Inflation holds at 2.7% in July as Fed keeps rates, independence under political pressure 💹🏛️🗳️

Inflation stayed stubbornly high at 2.7% in July, not marching higher from June, while the core rate nudged up to 3.1% as energy and food were scrubbed from the calculation. The Fed kept its policy rate parked at 4.25–4.50%, and the tariff weather created by the thunderstorm of Trump’s policies was supposed to push prices higher, perhaps to about 2.8%—yet here we are, with the thermometer not budging. The market smart set wonders if this lends itself to a rate cut sooner rather than later, a notion Trump has long pressed, while Powell endures public pressure without showing his hand. Analysts in Germany—yes, the empire of careful numbers—saw tariff-driven price pressures as modest in July, but warned that pass-through could intensify as those costs ripple into consumer prices, gnawing at purchasing power and throttling growth. There are also whispers of labor-market softness that could tilt the argument toward easier policy. And, of course, a surprise resignation from the Fed’s board could open a chair for a director more sympathetic to Mr.
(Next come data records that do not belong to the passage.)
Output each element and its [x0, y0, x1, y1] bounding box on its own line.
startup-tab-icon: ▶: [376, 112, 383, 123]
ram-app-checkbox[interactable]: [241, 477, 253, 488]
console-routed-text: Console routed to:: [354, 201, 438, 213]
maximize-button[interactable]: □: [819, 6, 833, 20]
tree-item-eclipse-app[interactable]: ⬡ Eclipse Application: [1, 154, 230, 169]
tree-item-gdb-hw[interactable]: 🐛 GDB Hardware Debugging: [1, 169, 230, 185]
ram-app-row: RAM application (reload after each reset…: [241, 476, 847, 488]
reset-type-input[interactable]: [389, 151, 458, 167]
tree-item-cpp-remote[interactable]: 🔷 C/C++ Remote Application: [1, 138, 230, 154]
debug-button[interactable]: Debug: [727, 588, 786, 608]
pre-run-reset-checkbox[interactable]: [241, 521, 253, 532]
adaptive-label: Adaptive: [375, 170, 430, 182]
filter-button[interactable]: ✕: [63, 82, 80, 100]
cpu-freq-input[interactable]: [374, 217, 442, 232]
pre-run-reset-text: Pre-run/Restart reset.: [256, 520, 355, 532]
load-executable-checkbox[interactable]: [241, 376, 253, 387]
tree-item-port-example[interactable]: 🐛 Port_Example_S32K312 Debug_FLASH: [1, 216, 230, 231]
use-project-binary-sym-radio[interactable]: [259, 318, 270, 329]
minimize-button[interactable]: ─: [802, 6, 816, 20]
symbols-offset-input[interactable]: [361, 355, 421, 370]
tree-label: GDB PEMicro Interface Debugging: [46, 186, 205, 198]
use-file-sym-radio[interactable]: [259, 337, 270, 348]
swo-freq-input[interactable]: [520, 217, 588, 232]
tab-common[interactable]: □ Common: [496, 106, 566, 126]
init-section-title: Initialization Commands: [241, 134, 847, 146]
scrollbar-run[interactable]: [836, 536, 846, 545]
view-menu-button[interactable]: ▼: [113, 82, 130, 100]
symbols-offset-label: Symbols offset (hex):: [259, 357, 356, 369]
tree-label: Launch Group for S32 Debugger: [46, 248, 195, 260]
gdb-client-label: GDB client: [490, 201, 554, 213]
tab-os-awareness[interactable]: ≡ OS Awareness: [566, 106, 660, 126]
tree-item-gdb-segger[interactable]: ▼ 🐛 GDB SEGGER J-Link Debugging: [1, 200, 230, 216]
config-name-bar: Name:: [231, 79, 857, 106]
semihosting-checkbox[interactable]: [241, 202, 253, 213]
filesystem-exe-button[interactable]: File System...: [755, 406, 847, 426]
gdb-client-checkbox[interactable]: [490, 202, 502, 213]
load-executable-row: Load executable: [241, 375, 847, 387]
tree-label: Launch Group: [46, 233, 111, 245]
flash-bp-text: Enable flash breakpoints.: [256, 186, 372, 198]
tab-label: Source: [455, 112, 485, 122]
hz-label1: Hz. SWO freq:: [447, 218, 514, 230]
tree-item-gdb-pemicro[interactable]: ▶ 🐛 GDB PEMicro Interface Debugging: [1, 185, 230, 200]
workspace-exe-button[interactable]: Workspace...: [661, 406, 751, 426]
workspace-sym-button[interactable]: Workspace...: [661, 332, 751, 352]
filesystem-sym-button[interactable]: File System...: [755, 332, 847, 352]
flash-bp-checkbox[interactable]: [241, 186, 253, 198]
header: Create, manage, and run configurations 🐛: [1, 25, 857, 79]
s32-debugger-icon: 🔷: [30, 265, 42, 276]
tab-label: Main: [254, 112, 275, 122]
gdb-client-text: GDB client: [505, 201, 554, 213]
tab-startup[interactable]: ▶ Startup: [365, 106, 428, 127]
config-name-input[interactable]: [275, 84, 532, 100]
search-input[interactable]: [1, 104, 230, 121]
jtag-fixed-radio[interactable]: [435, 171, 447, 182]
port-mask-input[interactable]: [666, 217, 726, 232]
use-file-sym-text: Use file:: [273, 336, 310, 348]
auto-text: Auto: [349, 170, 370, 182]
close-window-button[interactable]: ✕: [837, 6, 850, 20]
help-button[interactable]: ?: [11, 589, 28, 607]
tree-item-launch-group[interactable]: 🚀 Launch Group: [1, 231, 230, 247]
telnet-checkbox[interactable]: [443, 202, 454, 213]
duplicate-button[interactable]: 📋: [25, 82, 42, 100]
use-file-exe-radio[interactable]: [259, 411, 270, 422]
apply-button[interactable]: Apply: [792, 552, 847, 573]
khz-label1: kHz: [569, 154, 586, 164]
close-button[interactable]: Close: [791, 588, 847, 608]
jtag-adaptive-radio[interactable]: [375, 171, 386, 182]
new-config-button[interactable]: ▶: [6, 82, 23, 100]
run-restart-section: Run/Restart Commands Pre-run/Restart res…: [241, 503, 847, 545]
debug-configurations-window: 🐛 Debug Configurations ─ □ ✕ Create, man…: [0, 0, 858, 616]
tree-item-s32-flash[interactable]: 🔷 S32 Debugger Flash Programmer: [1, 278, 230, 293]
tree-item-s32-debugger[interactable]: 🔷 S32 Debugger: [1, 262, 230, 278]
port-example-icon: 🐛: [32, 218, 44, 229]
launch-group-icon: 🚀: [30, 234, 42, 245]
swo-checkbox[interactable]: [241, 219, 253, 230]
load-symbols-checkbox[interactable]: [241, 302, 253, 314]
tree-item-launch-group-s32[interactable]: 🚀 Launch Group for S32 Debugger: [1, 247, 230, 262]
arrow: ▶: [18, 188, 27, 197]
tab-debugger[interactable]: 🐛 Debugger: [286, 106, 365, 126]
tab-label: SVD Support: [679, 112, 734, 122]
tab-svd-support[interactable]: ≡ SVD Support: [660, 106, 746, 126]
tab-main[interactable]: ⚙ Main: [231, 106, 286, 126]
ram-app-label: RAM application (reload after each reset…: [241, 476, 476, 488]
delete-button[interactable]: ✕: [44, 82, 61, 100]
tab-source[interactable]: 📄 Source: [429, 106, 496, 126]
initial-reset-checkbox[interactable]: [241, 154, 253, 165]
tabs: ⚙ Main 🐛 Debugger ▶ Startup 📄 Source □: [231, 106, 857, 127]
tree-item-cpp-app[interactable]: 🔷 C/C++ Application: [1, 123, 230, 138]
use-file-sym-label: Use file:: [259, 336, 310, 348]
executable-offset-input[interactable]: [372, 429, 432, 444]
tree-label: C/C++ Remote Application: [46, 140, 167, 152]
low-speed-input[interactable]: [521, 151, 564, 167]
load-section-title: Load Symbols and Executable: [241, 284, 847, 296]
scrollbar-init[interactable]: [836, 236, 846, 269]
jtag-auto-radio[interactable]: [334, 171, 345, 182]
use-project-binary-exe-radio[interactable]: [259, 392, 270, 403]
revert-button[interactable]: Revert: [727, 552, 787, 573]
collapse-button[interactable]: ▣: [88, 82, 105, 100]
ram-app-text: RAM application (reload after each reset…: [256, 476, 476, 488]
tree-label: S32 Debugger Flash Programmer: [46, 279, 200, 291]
Trump, potentially nudging the central bank’s stance in his direction.

If one is to take these headlines at face value, one would conclude that the world is merely watching a predictable melodrama play out—the same old dance of data, policy, and noise. Yet the underlying choreography is singularly telling: power, not numbers, is what really moves the needle. The prospect of a rate cut, or at least a path toward one, is less about the economy and more about appeasing a loud, performative demand for dominance from a man who mistakes a Twitter feed for a constitutional mandate. The tariff talk, which was supposed to steamroll inflation into a higher gear, has not quite produced the grand crescendo its proponents anticipated, and the effect on ordinary households—those cash-strapped dreamers who pretend to be investors—will likely be more painful than flattering once the pass-through finally lands. And that resignation watch-strap of a Fed board seat? It is a stark reminder that the sacred independence of the central bank is not immune to the temptations of political theater and the allure of loyal acolytes.
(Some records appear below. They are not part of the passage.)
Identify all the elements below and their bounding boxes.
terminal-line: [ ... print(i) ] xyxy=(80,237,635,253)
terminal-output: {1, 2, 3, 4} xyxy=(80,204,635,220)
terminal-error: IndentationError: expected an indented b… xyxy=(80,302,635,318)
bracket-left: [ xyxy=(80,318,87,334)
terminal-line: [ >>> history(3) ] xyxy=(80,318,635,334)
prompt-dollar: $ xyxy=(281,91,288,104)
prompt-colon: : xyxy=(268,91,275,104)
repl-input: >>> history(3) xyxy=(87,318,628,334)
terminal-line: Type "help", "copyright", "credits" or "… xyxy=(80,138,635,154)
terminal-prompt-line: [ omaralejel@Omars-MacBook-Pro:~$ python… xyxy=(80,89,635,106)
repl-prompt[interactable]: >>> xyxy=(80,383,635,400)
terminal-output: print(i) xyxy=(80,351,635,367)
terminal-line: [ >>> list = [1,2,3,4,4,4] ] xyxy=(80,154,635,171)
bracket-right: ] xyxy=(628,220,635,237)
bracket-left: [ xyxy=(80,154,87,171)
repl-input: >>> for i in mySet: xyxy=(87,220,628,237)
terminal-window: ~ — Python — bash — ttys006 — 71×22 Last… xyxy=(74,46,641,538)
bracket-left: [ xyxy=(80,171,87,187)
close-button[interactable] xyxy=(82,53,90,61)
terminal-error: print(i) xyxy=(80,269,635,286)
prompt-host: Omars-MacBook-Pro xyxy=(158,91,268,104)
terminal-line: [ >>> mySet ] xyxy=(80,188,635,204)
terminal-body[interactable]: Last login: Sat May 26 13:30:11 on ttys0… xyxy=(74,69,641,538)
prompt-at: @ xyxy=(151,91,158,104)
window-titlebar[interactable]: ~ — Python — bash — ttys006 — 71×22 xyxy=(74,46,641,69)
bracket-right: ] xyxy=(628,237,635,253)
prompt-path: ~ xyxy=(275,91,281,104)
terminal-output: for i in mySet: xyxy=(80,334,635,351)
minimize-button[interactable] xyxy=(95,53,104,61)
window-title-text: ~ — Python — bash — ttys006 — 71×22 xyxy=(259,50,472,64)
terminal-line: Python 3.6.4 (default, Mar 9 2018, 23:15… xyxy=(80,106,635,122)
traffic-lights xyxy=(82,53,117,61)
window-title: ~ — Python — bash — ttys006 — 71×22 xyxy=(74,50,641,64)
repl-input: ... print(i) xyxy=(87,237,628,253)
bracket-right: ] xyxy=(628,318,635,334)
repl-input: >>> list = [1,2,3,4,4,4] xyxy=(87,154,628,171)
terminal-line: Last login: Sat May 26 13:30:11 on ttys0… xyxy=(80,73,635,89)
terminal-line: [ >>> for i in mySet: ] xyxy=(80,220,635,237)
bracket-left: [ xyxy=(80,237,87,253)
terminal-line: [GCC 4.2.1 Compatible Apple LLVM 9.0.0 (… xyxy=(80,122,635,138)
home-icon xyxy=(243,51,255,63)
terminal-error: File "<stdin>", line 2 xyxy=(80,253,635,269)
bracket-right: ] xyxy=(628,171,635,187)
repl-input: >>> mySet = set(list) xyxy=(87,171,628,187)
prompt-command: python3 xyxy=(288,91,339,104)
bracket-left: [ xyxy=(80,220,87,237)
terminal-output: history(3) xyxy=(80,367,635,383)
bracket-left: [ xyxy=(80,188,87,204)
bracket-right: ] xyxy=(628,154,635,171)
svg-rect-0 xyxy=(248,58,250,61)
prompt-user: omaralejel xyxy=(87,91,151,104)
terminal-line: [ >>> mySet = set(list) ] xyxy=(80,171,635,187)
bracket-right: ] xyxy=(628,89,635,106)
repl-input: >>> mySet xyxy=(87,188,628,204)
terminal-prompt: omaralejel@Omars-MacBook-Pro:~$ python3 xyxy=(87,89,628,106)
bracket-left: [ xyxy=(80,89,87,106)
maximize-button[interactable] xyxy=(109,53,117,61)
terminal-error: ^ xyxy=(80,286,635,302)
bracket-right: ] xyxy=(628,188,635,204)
I, for one, view this as a clarion call about the fragility of policy as a sterile, data-driven exercise when the stage is dominated by showmanship and self-interest. The numbers float, the rhetoric swells, and the real consequences—eroded purchasing power for the many, delayed rewards for savers, and a central bank held in a vise between public pressure and professional duty—are borne by the very class that dutifully pretends to be above such frictions. The July figures are not a triumph of prudence; they are a reminder that the economy, in the presence of political theatrics, behaves like a gilded instrument being tuned by amateurs. The idea that a competent, independent monetary policy can be steered by a political flourish is the kind of fancy only the privileged can indulge in, while the rest are left to mop up the spillover of decisions made in back rooms and on social feeds. If a board vacancy tilts the Fed toward a more pliant posture, we will have reached the point where policy is less about stabilizing prices and more about stabilizing the ego of a provocative populist. And that, dear readers, would be the most expensive luxury of all.